Required action: Give the records again in full, exactly as they appear, but without the pictures.

Dataset entries:
::::::
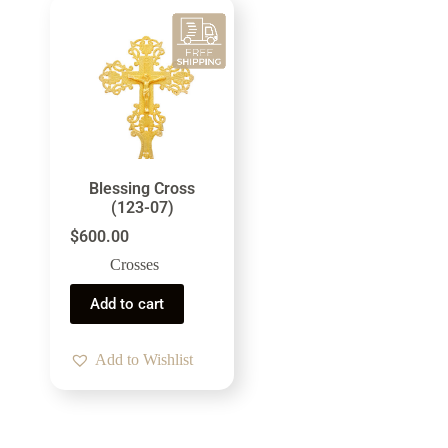
Blessing Cross
(123-07)
$
600.00
Crosses
Add to cart
Add to Wishlist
::::::
Result below:
Blessing Cross
(123-07)
$
600.00
Crosses
Add to cart
Add to Wishlist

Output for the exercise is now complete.